» **What is expected**:
Every line of the data that contains the string "orice" must be copied.

» **Dataset records**:
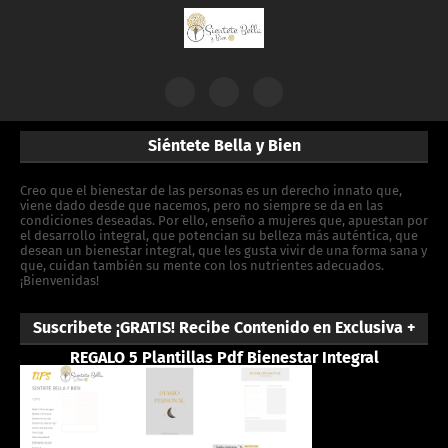
Siéntete Bella y Bien
Creo que el bienestar de las personas es un derecho innato que,
viene dado desde que nacemos, pero no siempre se da en las
condiciones deseadas. Por ello, enseño a mujeres que, apuestan por
el desarrollo integral, que potencian su belleza más auténtica, que
desean un bienestar integral, que les gusta vivir de una forma sana y
que, cuidan también su mente con los nutrientes adecuados.
¡Bienvenidas!
Suscribete ¡GRATIS! Recibe Contenido en Exclusiva +
REGALO 5 Plantillas Pdf Bienestar Integral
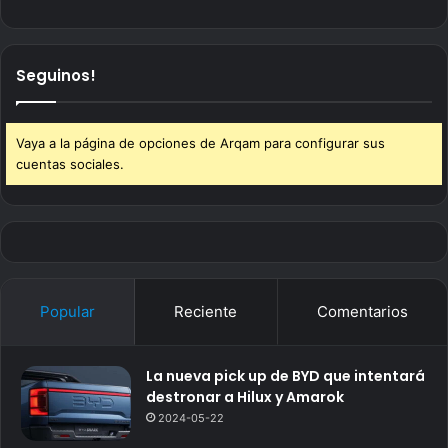
Seguinos!
Vaya a la página de opciones de Arqam para configurar sus
cuentas sociales.
Popular
Reciente
Comentarios
La nueva pick up de BYD que intentará
destronar a Hilux y Amarok
2024-05-22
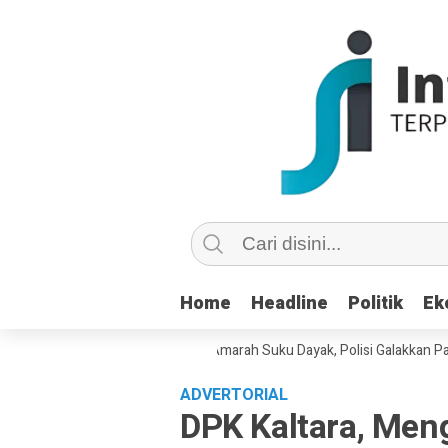
Home
Home
Headline
Headline
Politik
Politik
Ek
Ek
 Kebencian di Medsos Picu Amarah Suku Dayak, Polisi Galakkan Patroli C
ADVERTORIAL
DPK Kaltara, Meng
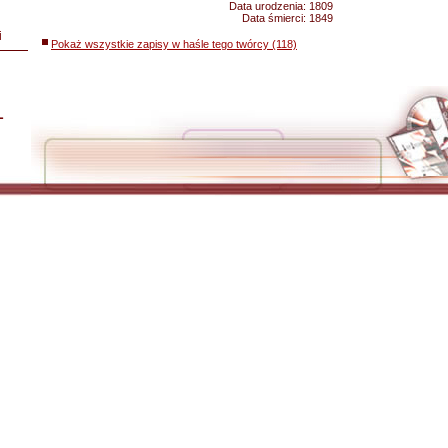
Data urodzenia:
1809
Data śmierci:
1849
i
Pokaż wszystkie zapisy w haśle tego twórcy (118)
L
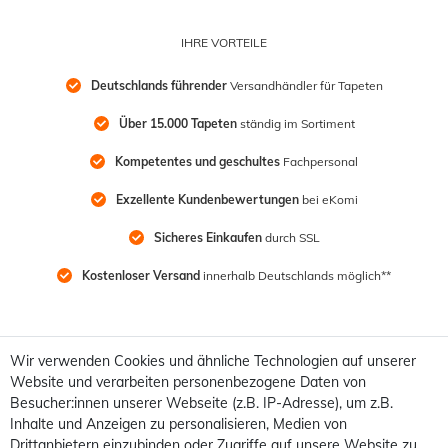
IHRE VORTEILE
Deutschlands führender
 Versandhändler für Tapeten
Über 15.000 Tapeten
 ständig im Sortiment
Kompetentes und geschultes
 Fachpersonal
Exzellente Kundenbewertungen
 bei eKomi
Sicheres Einkaufen
 durch SSL
Kostenloser Versand
 innerhalb Deutschlands möglich**
Wir verwenden Cookies und ähnliche Technologien auf unserer
Website und verarbeiten personenbezogene Daten von
Besucher:innen unserer Webseite (z.B. IP-Adresse), um z.B.
Inhalte und Anzeigen zu personalisieren, Medien von
Drittanbietern einzubinden oder Zugriffe auf unsere Website zu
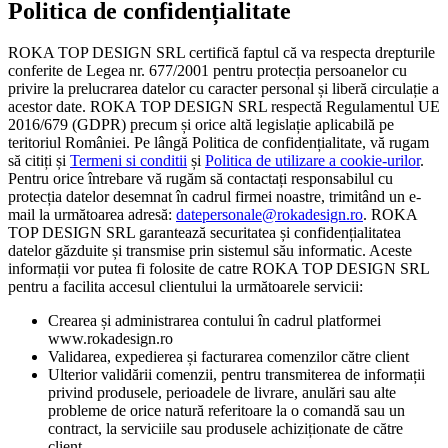
Politica de confidențialitate
ROKA TOP DESIGN SRL certifică faptul că va respecta drepturile
conferite de Legea nr. 677/2001 pentru protecția persoanelor cu
privire la prelucrarea datelor cu caracter personal și liberă circulație a
acestor date. ROKA TOP DESIGN SRL respectă Regulamentul UE
2016/679 (GDPR) precum și orice altă legislație aplicabilă pe
teritoriul României. Pe lângă Politica de confidențialitate, vă rugam
să citiți și
Termeni si conditii
și
Politica de utilizare a cookie-urilor
.
Pentru orice întrebare vă rugăm să contactați responsabilul cu
protecția datelor desemnat în cadrul firmei noastre, trimitând un e-
mail la următoarea adresă:
datepersonale@rokadesign.ro
. ROKA
TOP DESIGN SRL garantează securitatea și confidențialitatea
datelor găzduite și transmise prin sistemul său informatic. Aceste
informații vor putea fi folosite de catre ROKA TOP DESIGN SRL
pentru a facilita accesul clientului la următoarele servicii:
Crearea și administrarea contului în cadrul platformei
www.rokadesign.ro
Validarea, expedierea și facturarea comenzilor către client
Ulterior validării comenzii, pentru transmiterea de informații
privind produsele, perioadele de livrare, anulări sau alte
probleme de orice natură referitoare la o comandă sau un
contract, la serviciile sau produsele achiziționate de către
client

» **Output**:
2016/679 (GDPR) precum și orice altă legislație aplicabilă pe
Pentru orice întrebare vă rugăm să contactați responsabilul cu
probleme de orice natură referitoare la o comandă sau un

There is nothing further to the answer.